In this embodiment, the liquid absorbing device 105 includes the liquid absorbing member 105a and a pressing member 105b, for absorbing a liquid, which presses the liquid absorbing member 105a against the first image on the transfer body 101. The shapes of the liquid absorbing member 105a and the pressing member 105b are not particularly limited. For example, as illustrated in FIGS. 1A and 1B, a configuration may be employed in which the pressing member 105b has a columnar shape, the liquid absorbing member 105a has a belt shape, and the belt-shaped liquid absorbing member 105a is pressed against the transfer body 101 by the columnar-shaped pressing member 105b. In addition, a configuration may be employed in which the pressing member 105b has a columnar shape, the liquid absorbing member 105a has a drum shape and is formed on the periphery surface of the columnar-shaped pressing member 105b, and the drum-shaped liquid absorbing member 105a is pressed against the transfer body 101 by the columnar-shaped pressing member 105b. The liquid absorbing device 105 also has a mechanism that causes the drum-shaped liquid absorbing member 105a to be rotatable in conjunction with movement of the ink receiving medium.

In the present invention, in consideration of a space or the like in the ink jet recording apparatus, the liquid absorbing member 105a preferably has a belt shape. In addition, the liquid absorbing device 105 including such a belt-shaped liquid absorbing member 105a may include a member stretching the liquid absorbing member 105a and capable of conveying the belt-shaped liquid absorbing member in conjunction with movement of the ink receiving medium. As such a member, in FIGS. 1A and 1B, stretching rollers 105c, 105d, and 105e are used. In FIGS. 1A and 1B, the pressing member 105b is also a rotating roller member as with the stretching roller, but is not limited thereto.

In the liquid absorbing device 105, the liquid absorbing member 105a having a porous body is pressed against the first image by the pressing member 105b to cause the liquid component contained in the first image to be absorbed in the liquid absorbing member 105a, and thus the second image in which the liquid component is reduced from the first image is obtained. Various methods known from the related art, for example, a heating method, a method of blowing low-humidity air, a decompressing method, and the like may be used in combination as a method of removing the liquid component in the first image in addition to this method of pressing the liquid absorbing member.

Hereinafter, various conditions and configurations in the liquid absorbing device 105 will be described in detail.

(Pre-Treatment)

In this embodiment, it is preferable to perform pre-treatment by applying a preliminary penetrant (third liquid, wetting liquid) to the liquid absorbing member 105a before bringing the liquid absorbing member 105a, which has a porous body, into contact with the first image in a case where the first surface of the porous body is a water-repellent material and the first liquid contains water.

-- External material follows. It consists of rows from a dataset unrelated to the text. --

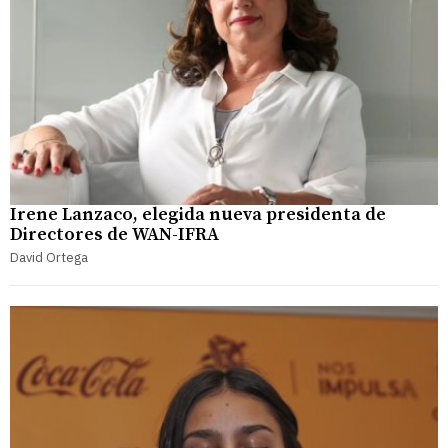
Irene Lanzaco, elegida nueva presidenta de
Directores de WAN-IFRA
David Ortega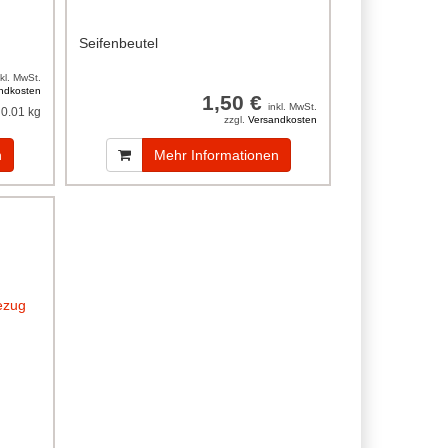
Seifenbeutel
nkl. MwSt.
ndkosten
1,50 €
inkl. MwSt.
0.01 kg
zzgl.
Versandkosten
n
Mehr Informationen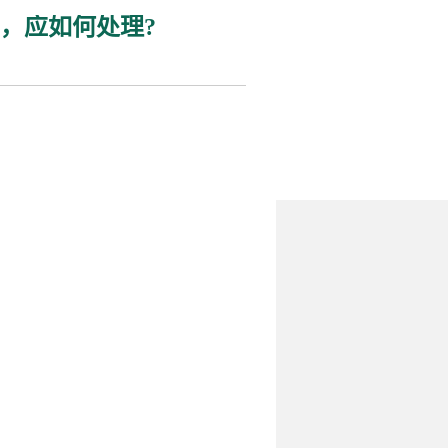
，应如何处理?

The preliminary penetrant has a contact angle with the first surface of the porous body of less than 90° and preferably contains water and a water-soluble organic solvent. Water is preferably water deionized by ion exchange, or the like. In addition, the type of the water-soluble organic solvent is not particularly limited, and any known organic solvent such as ethanol or isopropyl alcohol can be used. In the pre-treatment of the liquid absorbing member 105a, an application method for the preliminary penetrant is not particularly limited, but immersion or liquid droplet dropping is preferable.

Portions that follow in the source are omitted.